After some back-and-forth in the medical community, it has generally been decided that iPods and MP3 players do not seriously interfere with pacemaker functions.
However, a study points to an entirely new concept of the risk involved with these devices. It is not the music player itself that can cause disruption. Rather, say researchers at Beth Israel Deaconess Medical Center in Boston, it is the headphones, which rely on magnets to operate.
“It has long been recognized that implantable medical devices such as pacemakers and defibrillators can be affected by magnets,” William H. Maisel, senior author of the study and director of the Medical Device Safety Institute at Beth Israel, told TechNewsWorld. “What has not been appreciated is that these headphones have magnets.”
Measuring the Fields
Researchers tested eight different models of MP3 player headphones including both the clip-on and earbud models using a gauss meter, which measures the strength of magnetic field produced. Field strength of 10 gauss at the site of the pacemaker or defibrillator has the potential to interact with the implantable device, the study said. The researchers found that some of the headphones had field strengths as high as 200 gauss or more.
Given that, it was not surprising that of the 60 patients tested, a “detectable interference” was observed in 15 percent of the pacemaker patients and 30 percent of the defibrillator patients.
The headphones were placed directly over the patients’ chests; however, once they were moved — even slightly — the interference stopped.
There were no interactions when the headphones were at least 1.2 inches from the skin’s surface, Maisel said.
Maisel suggested a few guidelines doctors should give patients as a result of the study.
First, while concerns about iPods and MP3 players may have been debunked, the headphones are still a concern. “If you use them, be careful to keep them away from your chest,” he said.
Also, brand names are unimportant. The report’s findings covered several different types of headphones, he added.

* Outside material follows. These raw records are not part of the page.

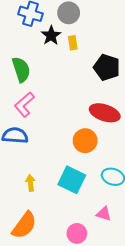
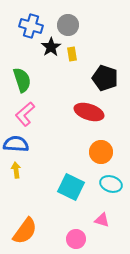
red ellipse: (105, 113) -> (89, 112), moved
orange circle: (85, 141) -> (101, 152), moved
yellow arrow: (30, 183) -> (16, 170), moved

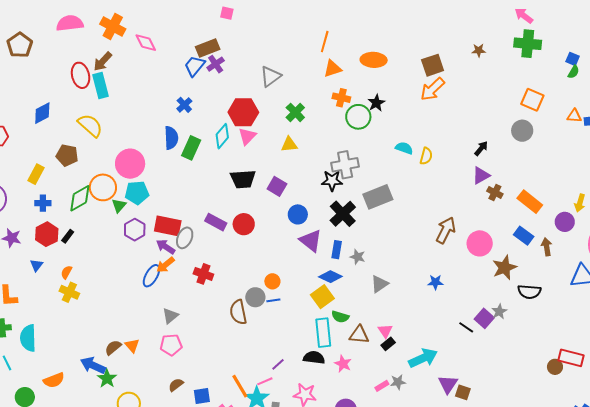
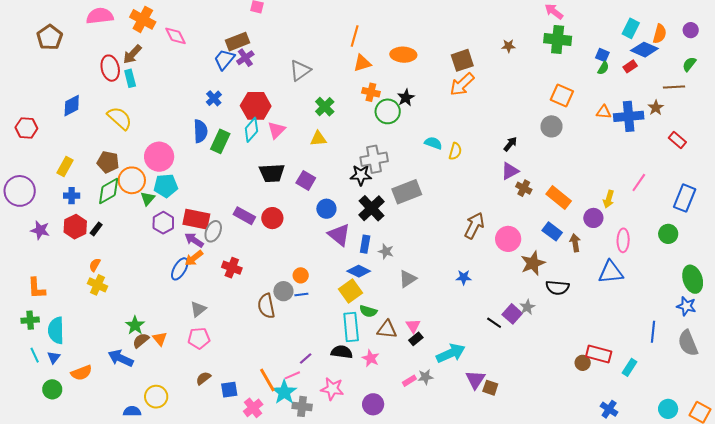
cyan rectangle: (100, 85) -> (130, 78), size x0.7
red hexagon: (243, 112) -> (256, 106), moved
brown pentagon: (67, 155) -> (108, 162), moved
blue triangle: (37, 265) -> (54, 357), moved
green star: (107, 378) -> (135, 325), moved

It also is wise to always question what could impact a pacemaker or other implantable device, he continued. The most common questions are about microwaves — these have no effect — and the antitheft devices in retail stores, he said. The latter also pose a small risk, but only if the patient stands in front of them for a long period of time. “Always ask your doctor if there are any questions.”
Maisel was unaware of any adverse events caused by MP3 headphones. “Both devices — headphones and pacemakers — are very common. We simply want patients to understand the risks,” he said.
But even keeping Maisel’s brand-neutral warning in mind, it is difficult to ignore the number of cautions the medical community has been throwing up against next-gen portable players, with the iPod the primary target. Hearing specialists have warned users that the iPod in particular can damage hearing because the sound can get very loud when played at the highest levels over time.
There was also controversy over whether the iPod — the device itself, not the headphones — could interfere with an implantable device.
This past February, the Food and Drug Administration weighed in on the subject with a study that found the iPod’s interference with the pacemaker device to be non-existent. FDA researchers measured the magnetic fields produced by four different iPod models as well as the voltages delivered inside the pacemaker by the magnetic fields from the iPods. All measurements indicated there would be no effects on users with cardiac pacemakers.
In March another study affirmed the iPod’s safety for pacemaker patients, but with some caveats. Cardiac electrophysiologists at Children’s Hospital Boston reported findings for a study conducted between September and December in 2007 on 51 patients that had active pacemakers or implantable cardioverter-defibrillators. The study used four digital music players — Apple’s iPod nano, Apple’s iPod video, SanDisk Sansa and Microsoft Zune. All patients were lying down during the tests and each digital player was placed directly over the pacemaker or ICD. There was no interference with intrinsic device functioning — the patients’ EKG recordings showed no change in any of 255 separate tests, and no patients had symptoms, Gregory Webster, a cardiac fellow in training at Children’s, and co-author of the report, told TechNewsWorld.
However, in 41 percent of patients, the music players interfered with telemetry, or communications between the programmer and the pacemaker or ICD itself. The programmer is a computerized device used by physicians to check and recalibrate the pacemaker/ICD.
The study concluded that patients should not use digital music players while their doctor is reprogramming their medical device.